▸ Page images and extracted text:
────

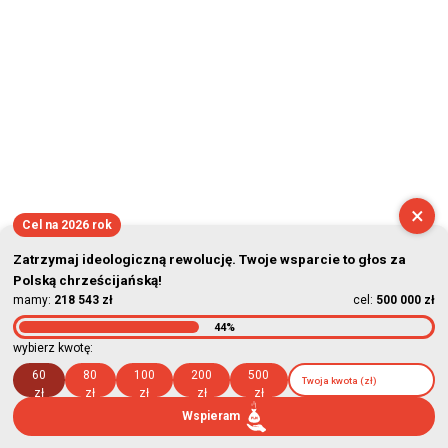
×
Cel na 2026 rok
Zatrzymaj ideologiczną rewolucję. Twoje wsparcie to głos za
Polską chrześcijańską!
mamy:
218 543 zł
cel:
500 000 zł
44%
wybierz kwotę:
60
80
100
200
500
zł
zł
zł
zł
zł
Wspieram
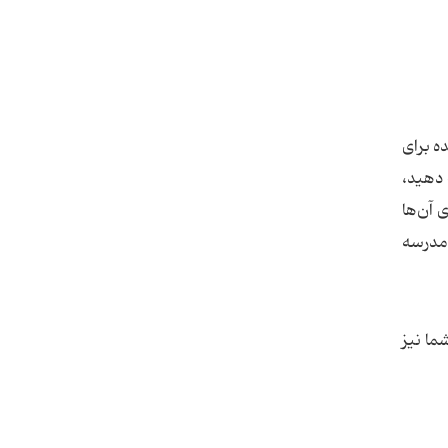
ده برای
 دهید،
 آن‌ها
 مدرسه
ما نیز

────

▸ What this task involves: Leave nothing out but the pictures when transcribing the records.

▸ Exercise solution:
×
Cel na 2026 rok
Zatrzymaj ideologiczną rewolucję. Twoje wsparcie to głos za
Polską chrześcijańską!
mamy:
218 543 zł
cel:
500 000 zł
44%
wybierz kwotę:
60
80
100
200
500
zł
zł
zł
zł
zł
Wspieram
ده برای
 دهید،
 آن‌ها
 مدرسه
ما نیز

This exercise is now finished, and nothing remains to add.